James Royster is the head of analytics at Adamas Pharmaceutical and formerly the senior director of analytics and data strategy for biopharmaceutical company Celgene. He explained the difficulty in keeping track of product use in an industry that offers hundreds of thousands of products sold at some 60,000 retail outlets nationwide as well as being dispensed at health care facilities and doctor’s offices across the United States. 

Companies compile huge datasets from all those transactions, and have developers write code that brings the datasets together in a way that can be digested by the companies to use to make better business decisions.
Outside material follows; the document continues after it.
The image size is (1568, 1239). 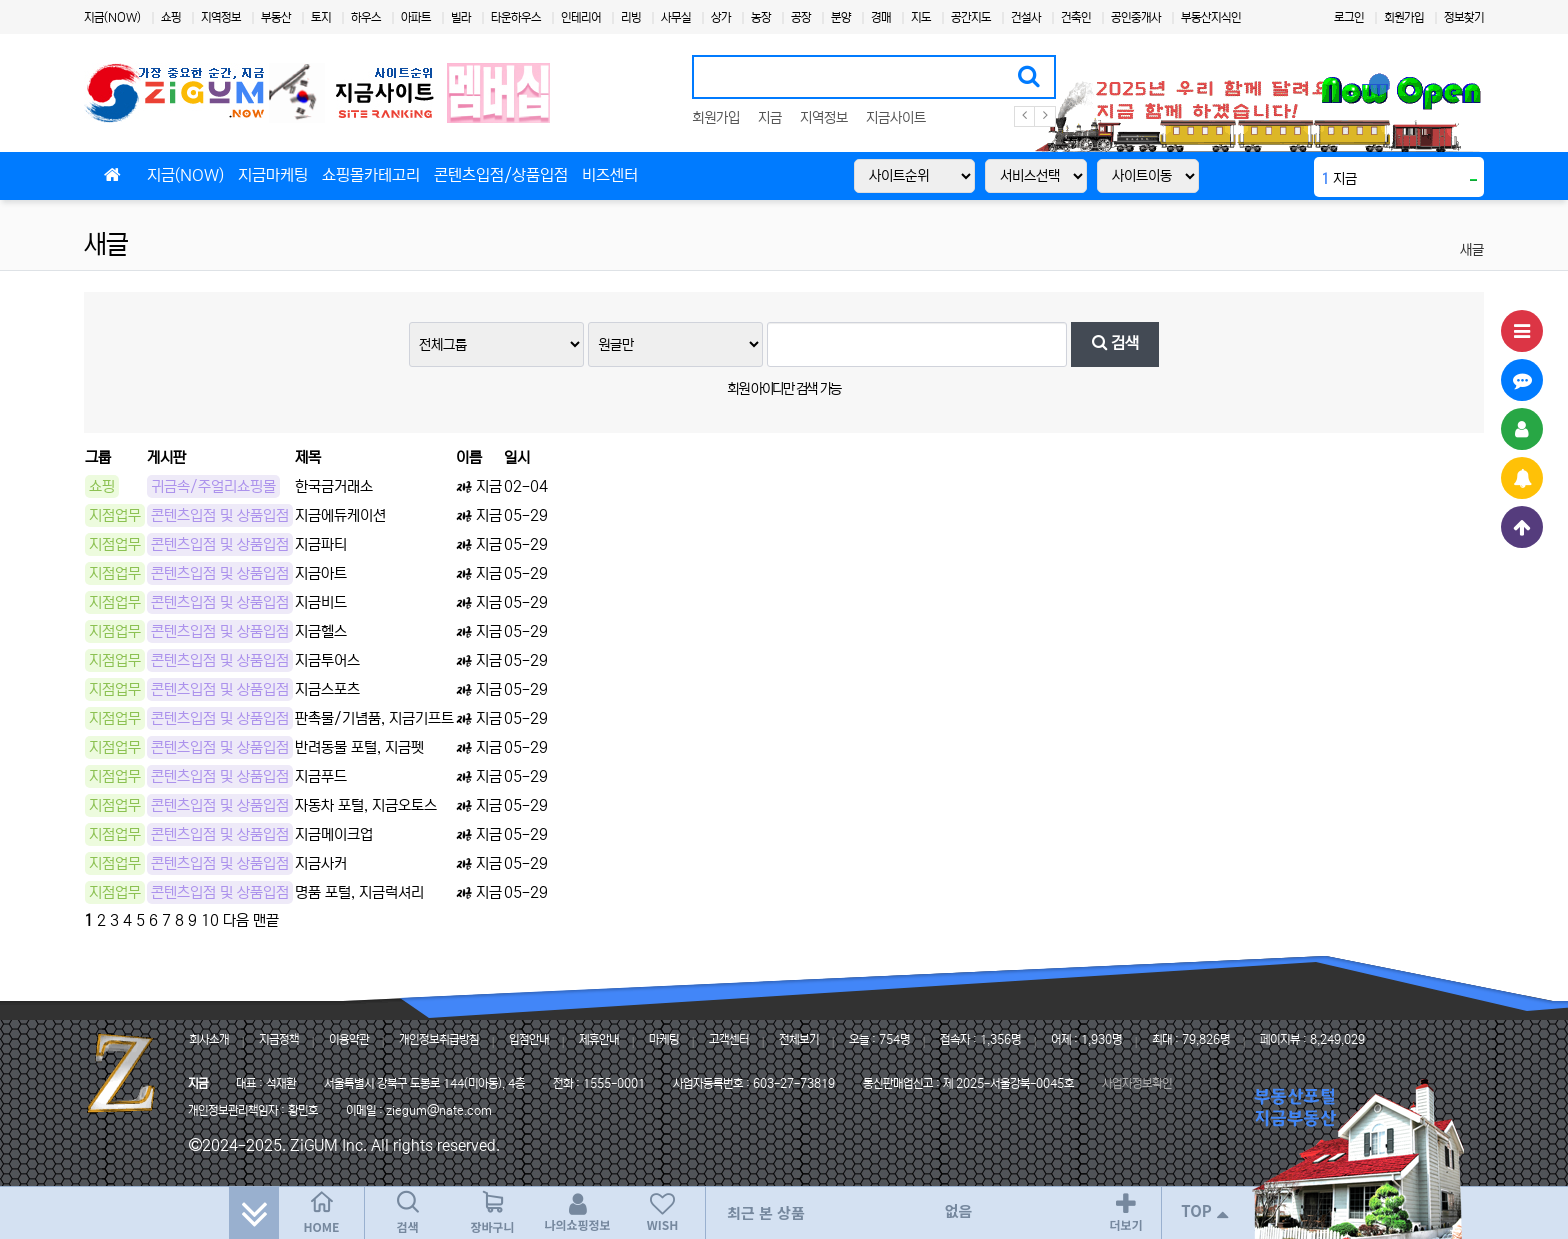 What do you see at coordinates (971, 17) in the screenshot?
I see `공간지도` at bounding box center [971, 17].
But, as Royster pointed out, “as they’re changing code, updating code, collecting data, whatever it is, there’s millions of opportunities for things to go wrong.” A programmer mistyping a product code into the dataset can result in literally millions of transactions not being recorded properly, and when the organization sees a big dropoff in sales of that product, it has to launch a time-consuming effort to find out what happened.

In the case of medicines, when a prescription is written and a patient picks it up from the pharmacy, that is recorded. Then there are scenarios in which a prescription is written by a doctor and filled at a pharmacy, but the patient decides he doesn’t want to pick it up. Royster that said is known as a ‘restatement,’ when the pharmacy puts the drug back on the self and reports that, that is normal and can be traced. 

But problems can arise when, for instance, when a pharmacist enters the wrong code, or a developer working in SQL changes something in the data that has a downstream effect that the company isn’t aware of. “Let’s say that a company like IQVIA, which used to be IMS, is aggregating a bunch of data from pharmacies, and all of a sudden somebody does something and two pharmacies are no longer in that data. We don’t see it at that level. But we do see that there’s a historical shift in the volume. Now, that is not something that’s supposed to happen. So if you’re a good company, you would detect that and say, why did that shift happen, and then we can go back and trace it and find out that somebody made a mistake in some sort of coding that knocked one or two of the pharmacies out of the data set. So the data set itself was not correct. And there are thousands of nuance things with these data sets that can go wrong, exactly like I’m describing. Some of them are legitimate and are supposed to happen. And that data is supposed to change historically, and for the future. And some of it is the artifact of something that somebody did that made something happen that wasn’t supposed to happen.”